Among the entries that follow, find the lines containing the string "title" and copy them.

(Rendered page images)
--*--

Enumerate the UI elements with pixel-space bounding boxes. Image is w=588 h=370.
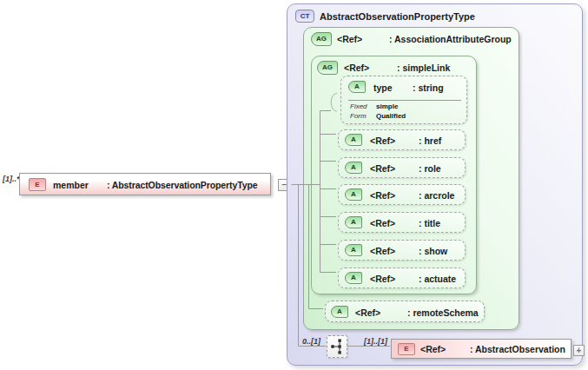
attribute-ref: <Ref> bbox=[355, 307, 380, 319]
attribute-ref: <Ref> bbox=[370, 135, 395, 147]
complex-type-title: AbstractObservationPropertyType bbox=[320, 10, 475, 23]
simplelink-name: : simpleLink bbox=[397, 62, 450, 74]
attribute-remoteschema-box[interactable]: A <Ref> : remoteSchema bbox=[325, 301, 485, 322]
attribute-name: : arcrole bbox=[419, 189, 454, 202]
attribute-actuate-box[interactable]: A <Ref> : actuate bbox=[338, 268, 466, 288]
association-attribute-group-box[interactable]: AG <Ref> : AssociationAttributeGroup AG … bbox=[303, 27, 519, 330]
attribute-datatype: : string bbox=[413, 82, 444, 94]
attribute-ref: <Ref> bbox=[370, 162, 395, 175]
attribute-ref: <Ref> bbox=[370, 273, 395, 285]
attribute-icon: A bbox=[345, 272, 362, 284]
observation-occurs-label: [1]..[1] bbox=[364, 337, 387, 346]
attribute-show-box[interactable]: A <Ref> : show bbox=[338, 240, 466, 261]
attribute-icon: A bbox=[345, 188, 362, 201]
attribute-type-box[interactable]: A type : string Fixed simple Form Qualif… bbox=[340, 76, 467, 124]
observation-name: : AbstractObservation bbox=[470, 343, 565, 355]
expand-icon[interactable]: + bbox=[573, 345, 585, 356]
attribute-group-icon: AG bbox=[311, 32, 332, 46]
attribute-name: : actuate bbox=[419, 273, 456, 285]
member-element-box[interactable]: E member : AbstractObservationPropertyTy… bbox=[19, 173, 271, 195]
attribute-icon: A bbox=[345, 134, 362, 146]
attribute-name: type bbox=[373, 82, 393, 94]
attribute-name: : title bbox=[419, 217, 440, 229]
facet-value: Qualified bbox=[376, 112, 406, 120]
sequence-icon[interactable] bbox=[327, 335, 347, 358]
attribute-name: : remoteSchema bbox=[407, 307, 479, 319]
attribute-ref: <Ref> bbox=[370, 189, 395, 202]
complex-type-icon: CT bbox=[295, 10, 314, 23]
simplelink-group-box[interactable]: AG <Ref> : simpleLink A type : string Fi… bbox=[311, 56, 477, 294]
facet-label: Form bbox=[350, 112, 367, 120]
attribute-group-ref: <Ref> bbox=[337, 33, 362, 45]
attribute-group-icon: AG bbox=[317, 61, 338, 75]
attribute-name: : show bbox=[419, 245, 447, 257]
element-icon: E bbox=[29, 178, 46, 191]
attribute-group-name: : AssociationAttributeGroup bbox=[389, 33, 512, 45]
complex-type-box[interactable]: CT AbstractObservationPropertyType AG <R… bbox=[287, 3, 583, 366]
xsd-diagram: [1]..* E member : AbstractObservationPro… bbox=[0, 0, 588, 370]
attribute-name: : role bbox=[419, 162, 441, 175]
attribute-icon: A bbox=[345, 216, 362, 228]
attribute-icon: A bbox=[345, 244, 362, 256]
facet-separator bbox=[348, 100, 461, 101]
attribute-ref: <Ref> bbox=[370, 217, 395, 229]
member-type: : AbstractObservationPropertyType bbox=[107, 179, 258, 191]
member-name: member bbox=[53, 179, 89, 191]
facet-value: simple bbox=[376, 102, 398, 110]
simplelink-ref: <Ref> bbox=[344, 62, 369, 74]
sequence-occurs-label: 0..[1] bbox=[302, 337, 320, 346]
attribute-role-box[interactable]: A <Ref> : role bbox=[338, 157, 466, 178]
sequence-glyph bbox=[327, 336, 347, 357]
attribute-arcrole-box[interactable]: A <Ref> : arcrole bbox=[338, 184, 466, 205]
observation-ref: <Ref> bbox=[420, 343, 446, 355]
attribute-icon: A bbox=[345, 162, 362, 174]
attribute-title-box[interactable]: A <Ref> : title bbox=[338, 212, 466, 233]
attribute-icon: A bbox=[348, 81, 366, 93]
facet-label: Fixed bbox=[350, 102, 367, 110]
member-occurs-label: [1]..* bbox=[3, 175, 20, 183]
attribute-href-box[interactable]: A <Ref> : href bbox=[338, 129, 466, 150]
attribute-icon: A bbox=[331, 306, 348, 318]
abstract-observation-element-box[interactable]: E <Ref> : AbstractObservation bbox=[391, 339, 571, 359]
attribute-name: : href bbox=[419, 135, 441, 147]
element-icon: E bbox=[398, 343, 415, 355]
attribute-ref: <Ref> bbox=[370, 245, 395, 257]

--*--

OUTPUT OF THE EXERCISE:
complex-type-title: AbstractObservationPropertyType bbox=[320, 10, 475, 23]
attribute-name: : title bbox=[419, 217, 440, 229]
attribute-title-box[interactable]: A <Ref> : title bbox=[338, 212, 466, 233]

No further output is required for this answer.